Despite its reduced seat tally, Hariri’s party still represents the biggest Sunni bloc in the parliament, so he may yet return as prime minister if he secures a majority via coalition-building. This seems likely given his seemingly excellent relations with the FPM and the promises he has reportedly received from Amal leader Nabih Berri and other Hezbollah allies.

Yet the key question is whether he can form a politically balanced government that is willing and able to limit Hezbollah’s prerogatives. With a smaller party seat tally and no opposition allies, Hariri will be a much weaker prime minister this time around. The Christian party “Lebanese Forces” is the only faction that managed to increase its seats (from eight to fifteen) while preserving its anti-Hezbollah rhetoric, but Hariri alienated party leader Samir Geagea by accusing him of supporting the resignation/retraction debacle reportedly orchestrated by Saudi Arabia last year.

Currently, Hariri appears more inclined to nurture his new alliance with Gebran Bassil of the FPM, the son-in-law of President Michel Aoun. Some in Washington believe this team-up will prove beneficial, creating a new parliamentary bloc and political movement that could challenge Hezbollah. Yet this seems unlikely because Aoun and other FPM leaders have been consistently loyal to Hezbollah since he became president in 2016.


On May 7, Hezbollah leader Hassan Nasrallah declared the elections “a great moral and political victory for the resistance choice that protects the country.” He added that the group needed larger representation in the parliament “to ensure security protection for the resistance” and achieve its “electoral program.” Although it did not get the two-thirds majority needed to refashion constitutional pillars such as sectarian power-sharing, the simple majority will allow it to make other important decisions on security appointments and government formation.

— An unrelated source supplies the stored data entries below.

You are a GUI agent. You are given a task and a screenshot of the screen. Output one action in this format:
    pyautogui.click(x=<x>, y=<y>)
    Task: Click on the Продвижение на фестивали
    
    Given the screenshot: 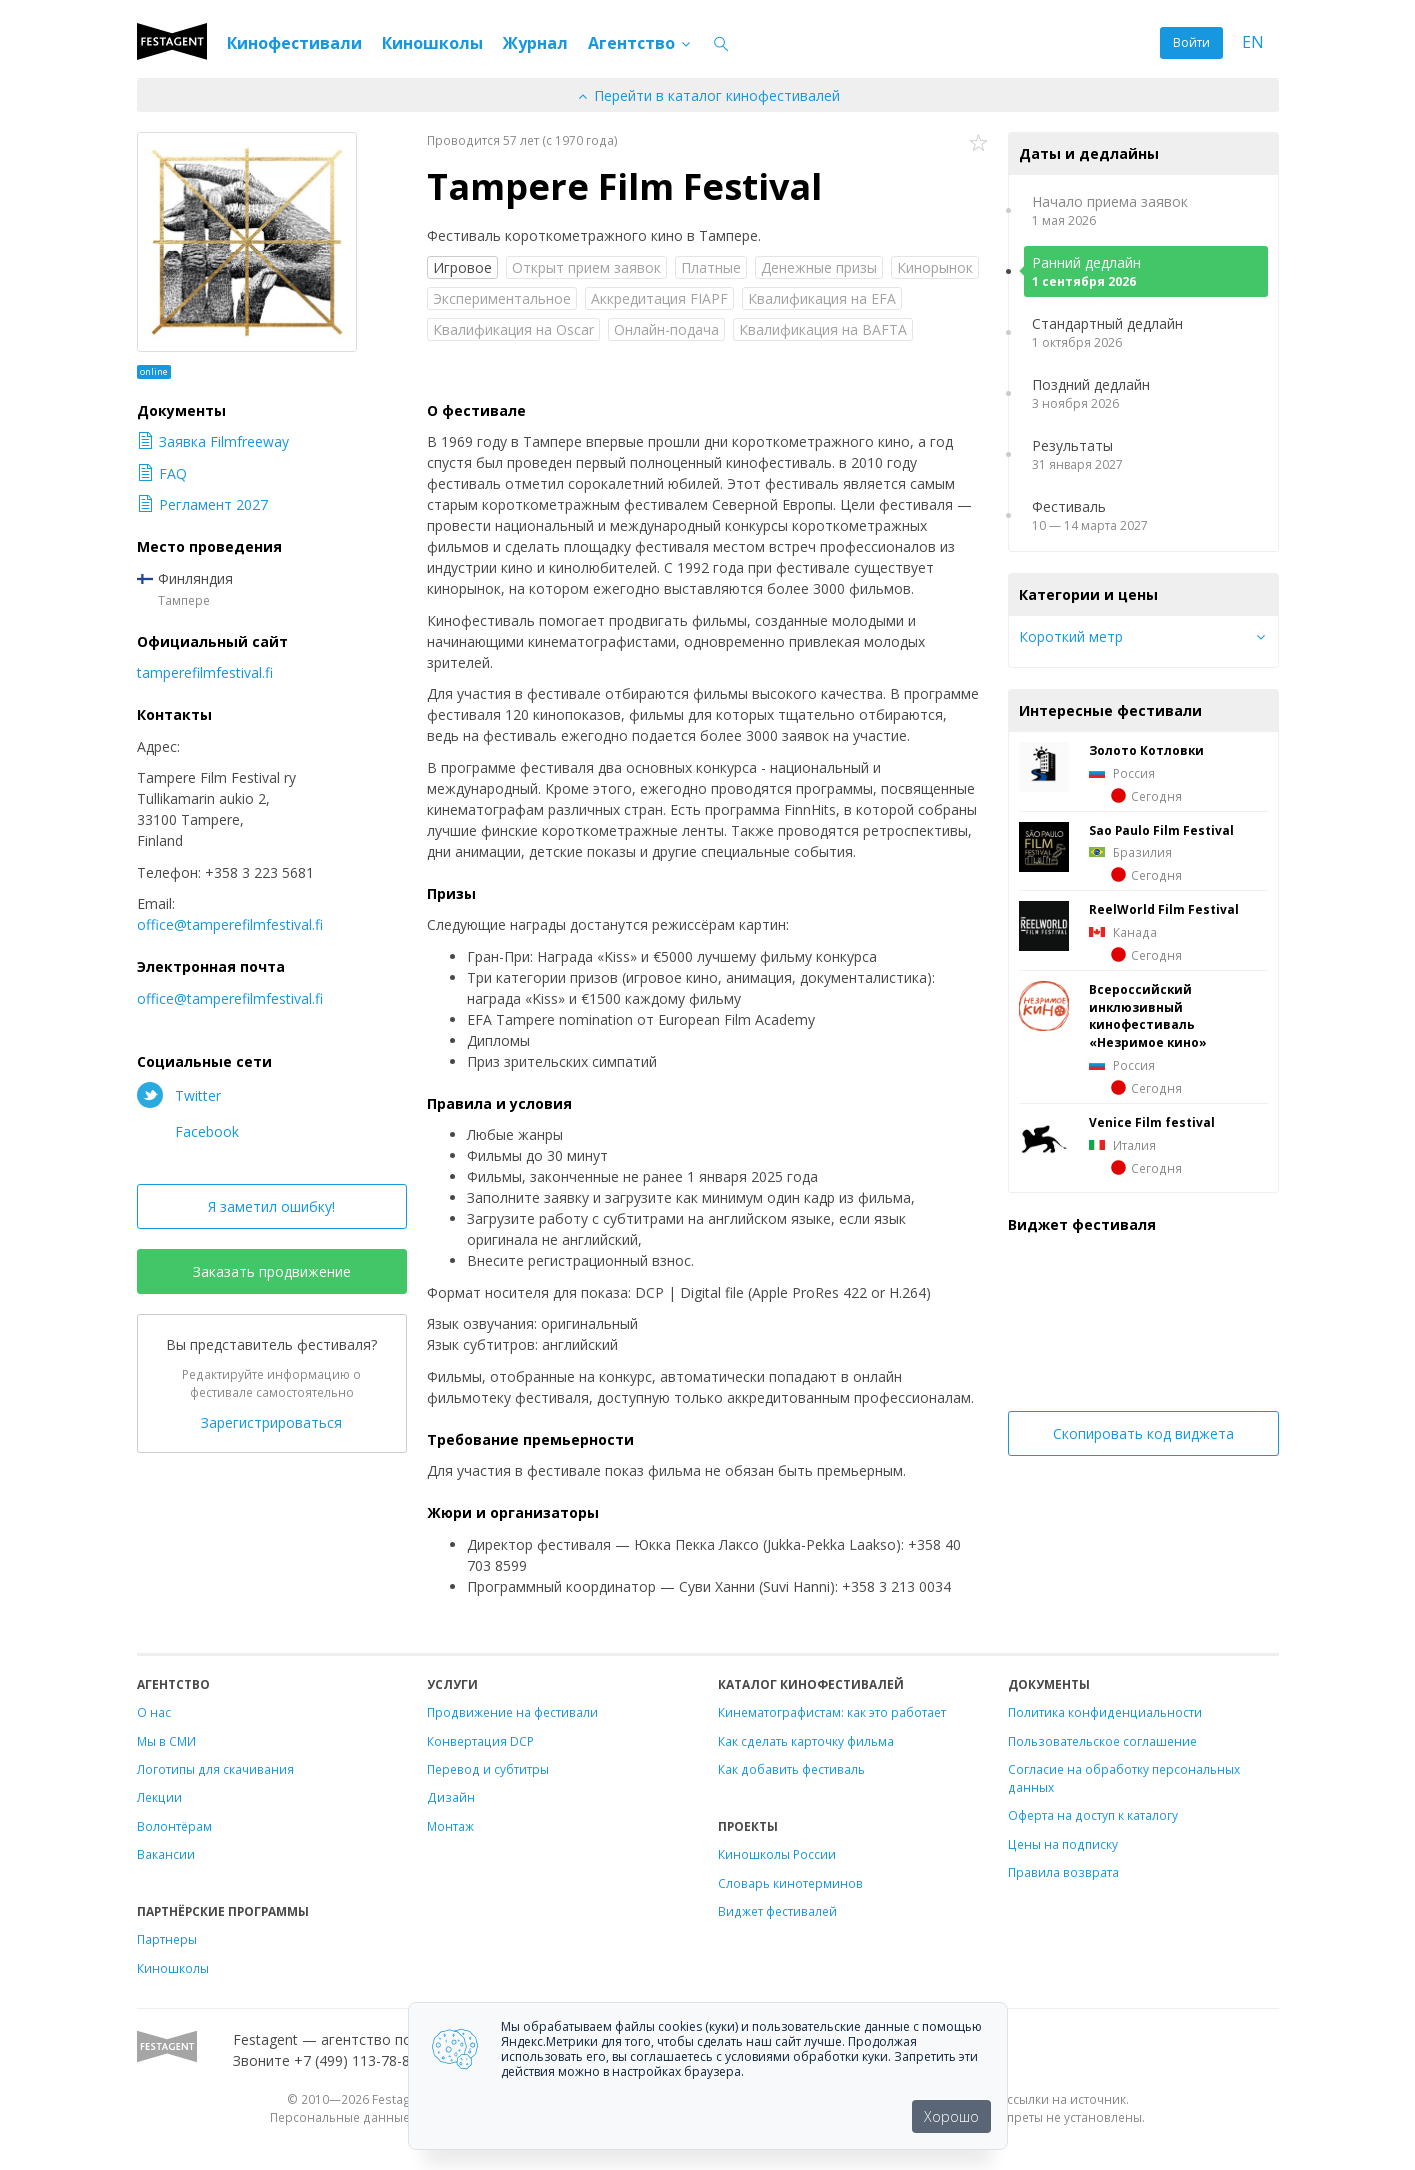 What is the action you would take?
    pyautogui.click(x=512, y=1712)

Yet Hezbollah was only able to reach this position of political strength by partnering with allies who have never been punished for associating with a designated terrorist group and its supposed political “wing.” In fact, the international community has rewarded these allies—Aoun became president with Europe and Washington’s blessing, and the electoral law that facilitated this weekend’s results passed without international pressure.

To minimize the damage in the coming weeks and help contain an ascendant Hezbollah, the international community should try to foster political balance in Lebanon. The March 14 alliance is dead and its leadership seems resigned to continual compromises, but other channels of opposition can still be cultivated—provided they offer a real economic and social alternative to the Lebanese people, including the Shia community.

At the same time, foreign actors need to impose a price on Hezbollah’s domestic political allies. The group no longer has to use its arms to enforce its agenda at home; instead, it can rely on its allies to make favorable decisions within state institutions. These allies, including Berri and Aoun, should be pressured, particularly if they allow Hezbollah and Iran to have their way in Lebanon. If they act as enablers to internationally designated entities, then they should be treated as such.

Hanin Ghaddar, a veteran Lebanese journalist and researcher, is the Friedmann Visiting Fellow at The Washington Institute.